Недели две мы носились с самыми разными идеями и в конце концов изобрели концепцию. «Нужен единый сюжет, — сказал мастер. — Сюжет, соразмерность и неожиданность». Мы решили показать не просто набор несвязанных трюков. Мы решили создать маленький спектакль, постепенно усиливая напряжение, постепенно подводя к кульминации, отставляя самые эффектные штучки под конец.
Костюм у меня должен был быть строгий: черные свободные брюки, белая рубашка с отложным воротником, на ногах белые танцевальные туфли. Белые туфли были важной деталью. Они должны были бросаться в глаза, контрастируя с темным полом. Учитывая, что нам отводилось двадцать минут, времени на переодевания и дополнительные выходы не было. Спектакль наш был одноактный, без пауз и перерывов, но для себя мы разбили его на четыре части, каждую из которых отрабатывали по отдельности.
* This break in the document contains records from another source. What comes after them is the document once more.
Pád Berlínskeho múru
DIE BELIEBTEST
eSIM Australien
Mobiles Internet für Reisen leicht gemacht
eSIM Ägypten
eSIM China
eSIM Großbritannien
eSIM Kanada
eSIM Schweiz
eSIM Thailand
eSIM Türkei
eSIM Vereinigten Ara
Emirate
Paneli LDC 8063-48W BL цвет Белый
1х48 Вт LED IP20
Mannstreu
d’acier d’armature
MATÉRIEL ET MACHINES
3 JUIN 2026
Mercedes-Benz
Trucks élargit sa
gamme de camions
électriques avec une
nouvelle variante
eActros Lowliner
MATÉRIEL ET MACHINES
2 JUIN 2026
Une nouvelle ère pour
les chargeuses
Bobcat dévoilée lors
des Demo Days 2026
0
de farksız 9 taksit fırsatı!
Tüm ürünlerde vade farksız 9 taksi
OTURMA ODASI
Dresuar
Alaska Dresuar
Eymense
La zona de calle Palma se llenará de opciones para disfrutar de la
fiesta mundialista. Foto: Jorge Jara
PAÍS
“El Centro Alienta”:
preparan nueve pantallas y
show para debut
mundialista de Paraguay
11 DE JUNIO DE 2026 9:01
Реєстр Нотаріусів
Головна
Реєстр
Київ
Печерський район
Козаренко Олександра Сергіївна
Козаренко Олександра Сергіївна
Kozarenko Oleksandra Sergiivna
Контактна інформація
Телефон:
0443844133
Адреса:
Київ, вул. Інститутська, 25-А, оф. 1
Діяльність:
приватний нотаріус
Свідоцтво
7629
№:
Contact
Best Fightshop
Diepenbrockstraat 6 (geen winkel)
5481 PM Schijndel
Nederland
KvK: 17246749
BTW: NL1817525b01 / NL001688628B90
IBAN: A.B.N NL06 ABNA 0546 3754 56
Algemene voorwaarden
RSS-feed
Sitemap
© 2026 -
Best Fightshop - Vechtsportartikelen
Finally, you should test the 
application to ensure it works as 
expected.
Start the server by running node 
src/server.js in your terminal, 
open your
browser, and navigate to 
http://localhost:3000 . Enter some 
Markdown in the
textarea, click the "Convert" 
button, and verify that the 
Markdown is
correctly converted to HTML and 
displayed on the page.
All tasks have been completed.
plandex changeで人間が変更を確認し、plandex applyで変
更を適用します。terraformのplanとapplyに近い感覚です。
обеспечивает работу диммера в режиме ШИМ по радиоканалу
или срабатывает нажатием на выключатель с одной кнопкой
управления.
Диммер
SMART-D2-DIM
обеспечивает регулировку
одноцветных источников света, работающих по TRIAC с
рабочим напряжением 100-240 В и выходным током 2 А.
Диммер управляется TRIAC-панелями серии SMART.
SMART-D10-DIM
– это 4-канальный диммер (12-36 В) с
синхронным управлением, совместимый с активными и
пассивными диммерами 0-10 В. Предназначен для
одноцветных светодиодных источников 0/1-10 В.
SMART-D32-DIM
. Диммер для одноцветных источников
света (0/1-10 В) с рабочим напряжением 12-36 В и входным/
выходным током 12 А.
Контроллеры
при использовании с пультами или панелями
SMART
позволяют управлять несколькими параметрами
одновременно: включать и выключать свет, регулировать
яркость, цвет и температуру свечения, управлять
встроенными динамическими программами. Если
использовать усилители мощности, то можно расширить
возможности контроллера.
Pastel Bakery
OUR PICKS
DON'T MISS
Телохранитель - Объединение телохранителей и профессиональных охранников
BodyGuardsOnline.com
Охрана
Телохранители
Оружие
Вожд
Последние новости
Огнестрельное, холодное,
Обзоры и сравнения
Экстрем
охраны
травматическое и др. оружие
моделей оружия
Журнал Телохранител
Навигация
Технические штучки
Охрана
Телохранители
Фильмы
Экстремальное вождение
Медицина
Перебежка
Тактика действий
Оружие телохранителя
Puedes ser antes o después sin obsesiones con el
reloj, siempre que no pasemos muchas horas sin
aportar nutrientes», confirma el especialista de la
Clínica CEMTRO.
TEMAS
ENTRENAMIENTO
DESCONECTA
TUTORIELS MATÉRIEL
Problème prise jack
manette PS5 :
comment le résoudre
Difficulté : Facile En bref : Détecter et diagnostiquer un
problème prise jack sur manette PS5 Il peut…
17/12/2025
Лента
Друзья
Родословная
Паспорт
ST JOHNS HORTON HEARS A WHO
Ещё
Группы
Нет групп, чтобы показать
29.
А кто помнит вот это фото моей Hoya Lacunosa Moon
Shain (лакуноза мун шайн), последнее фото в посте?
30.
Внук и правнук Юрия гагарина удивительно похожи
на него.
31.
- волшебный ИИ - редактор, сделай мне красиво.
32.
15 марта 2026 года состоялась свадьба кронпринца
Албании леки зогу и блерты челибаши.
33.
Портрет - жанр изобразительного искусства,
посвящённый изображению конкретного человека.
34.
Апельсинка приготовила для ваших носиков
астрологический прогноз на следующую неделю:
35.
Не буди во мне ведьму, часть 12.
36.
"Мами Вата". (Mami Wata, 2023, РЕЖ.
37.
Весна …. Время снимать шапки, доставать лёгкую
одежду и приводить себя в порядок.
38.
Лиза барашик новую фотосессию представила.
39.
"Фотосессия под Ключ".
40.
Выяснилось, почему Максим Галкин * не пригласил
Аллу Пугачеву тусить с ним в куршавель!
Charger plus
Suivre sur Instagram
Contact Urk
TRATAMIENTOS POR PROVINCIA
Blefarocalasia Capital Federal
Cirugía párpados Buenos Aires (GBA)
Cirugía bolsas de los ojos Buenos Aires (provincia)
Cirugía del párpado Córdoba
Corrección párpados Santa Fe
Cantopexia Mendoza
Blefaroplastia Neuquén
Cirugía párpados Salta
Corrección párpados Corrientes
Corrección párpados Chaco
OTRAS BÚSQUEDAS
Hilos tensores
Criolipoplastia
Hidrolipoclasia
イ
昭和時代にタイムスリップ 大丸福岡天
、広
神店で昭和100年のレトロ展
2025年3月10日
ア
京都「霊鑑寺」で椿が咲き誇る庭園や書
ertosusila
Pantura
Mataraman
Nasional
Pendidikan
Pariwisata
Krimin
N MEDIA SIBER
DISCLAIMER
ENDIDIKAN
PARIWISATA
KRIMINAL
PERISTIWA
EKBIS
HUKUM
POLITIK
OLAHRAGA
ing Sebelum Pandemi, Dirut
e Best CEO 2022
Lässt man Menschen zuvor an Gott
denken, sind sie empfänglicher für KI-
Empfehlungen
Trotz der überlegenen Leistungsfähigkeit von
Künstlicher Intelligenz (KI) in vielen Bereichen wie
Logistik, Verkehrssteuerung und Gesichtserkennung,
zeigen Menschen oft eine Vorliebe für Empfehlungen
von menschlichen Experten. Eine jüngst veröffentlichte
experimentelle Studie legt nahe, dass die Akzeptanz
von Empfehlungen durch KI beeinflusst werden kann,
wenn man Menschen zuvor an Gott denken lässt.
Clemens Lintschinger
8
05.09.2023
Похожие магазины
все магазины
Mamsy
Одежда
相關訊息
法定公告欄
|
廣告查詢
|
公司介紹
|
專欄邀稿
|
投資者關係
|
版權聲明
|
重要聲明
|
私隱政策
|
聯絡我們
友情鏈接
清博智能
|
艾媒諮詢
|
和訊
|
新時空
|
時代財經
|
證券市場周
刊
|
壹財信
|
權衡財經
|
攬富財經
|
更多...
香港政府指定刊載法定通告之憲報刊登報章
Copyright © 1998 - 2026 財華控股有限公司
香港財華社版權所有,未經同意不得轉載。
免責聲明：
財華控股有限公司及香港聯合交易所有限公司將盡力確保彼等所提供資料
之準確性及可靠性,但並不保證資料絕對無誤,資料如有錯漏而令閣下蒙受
ЧАСТЬ ПЕРВАЯ. Начинает кларнет, звучит тихая пасторальная музыка. Она вызывает ассоциации со свежим зеленым лугом, бабочками и одуванчиками, которые раскачиваются на легком ветерке. После нескольких первых тактов занавес медленно идет вверх, открывая пустую, ярко освещенную сцену. Выхожу я и первые две минуты изображаю из себя этакое дитя невинности, иными словами полного придурка с мякиной вместо мозгов. К кларнету присоединяется дребезжащий голос фагота, и я начинаю идти по сцене, где будто бы на моем пути лежат и стоят невидимые препятствия. Я спотыкаюсь о камень, расшибаю о стену лоб, прищемливаю дверью палец. Я типичный образчик людского неведения, неуклюжий болван, который не то что не способен приподняться над землей, но и ходит-то по ней с трудом. Наконец, набив достаточно шишек, я падаю мордой в грязь. Вступает тромбон, звучит его громкое глиссандо, в зале раздаются смешки. Реприза. Только теперь я еще больше похож на Страшилу, которого только что сняли с шеста. Потом снова глиссандо тромбона, потом дробь барабана и глухие раскаты литавр. Это гром небесный, который звучит в ту секунду, когда я ступаю на скользкий путь, то есть на тонкий лед. Я падаю, поднимаюсь, ноги разъезжаются, будто на роликовых коньках. Снова падаю. Взрывы смеха в зале. Я с трудом, пошатываясь, поднимаюсь, смахиваю с волос паутину и в тот самый момент, когда зритель уже начинает потихоньку недоумевать по поводу моей неловкости, моей тупости, именно в этот момент я исполняю первый трюк.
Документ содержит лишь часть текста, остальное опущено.